Advertisement

Cyber Safety Expert Visits

CORRECTION APPENDED

Cornell University Assistant Professor Sahara Byrne presented audience members with evidence suggesting that internet risk prevention strategies are most likely to be effective when they allow children to take an active role in their own protection.

Byrne, who teaches in the department of communications, spoke at the Berkman Center For Internet & Society at Harvard Law School yesterday afternoon as part of a weekly luncheon series to facilitate the discussion of pressing media issues.

Byrne presented a nationwide survey of parents and children illustrating average levels of support and opposition for various internet protection strategies. She said that disagreements about implementation within a household are triggered by personal characteristics of the parents and children.

“An authoritarian parenting style predicts a lot of disagreements and runs the greatest risk of having a child trying to get around their parents’ strategies,” Byrne said. “Agreement on any [risk prevention] strategy is predicted by households that report pretty good communicative relationships with their children.”

Advertisement

Byrne also noted that an authoritative parenting style develops more trusting relationships between parents and children.
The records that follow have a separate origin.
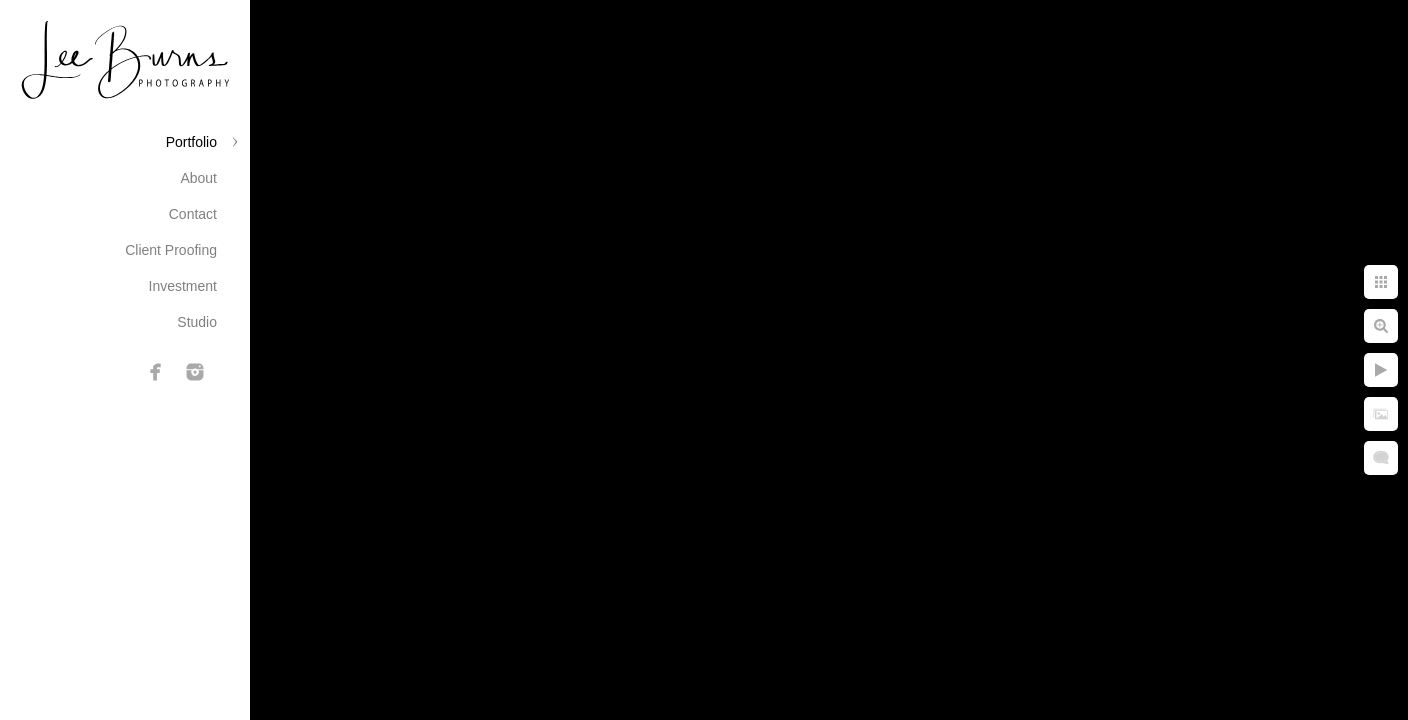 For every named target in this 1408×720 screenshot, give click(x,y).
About (198, 178)
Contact (193, 214)
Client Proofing (171, 250)
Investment (183, 286)
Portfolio (191, 142)
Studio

“[These] children would rather talk to their parents about internet safety than have a filter that watches their every move online,” Byrne said.

Byrne said that children’s values and beliefs could also predict resistance to attempts from their parents to protect them on the internet. The strategies resulting in the least amount of disagreement were the most effective because they empowered the youth to protect themselves while providing legal or academic consequences for online misconduct.

The Cyber Safety Campaign developed by Boston Public Schools requires that all teachers become Internet safety certified through i-SAFE, “a non-profit organization dedicated to protecting the online experiences of youth everywhere,” according to its Web site.

—Staff writer Barbara B. Depena can be reached at barbara.b.depena@college.harvard.edu.

CORRECTION

An earlier version of the Dec. 16 news article "Cyber Safety Expert Visits" incorrectly attributed quotes to Danah Boyd—a researcher at Microsoft Research New England and a fellow at the Berkman Center—instead of another speaker at the event. Boyd did not say that Boston has been working on a cyber-safety project with funding from Microsoft. The article has been changed to reflect this inaccuracy.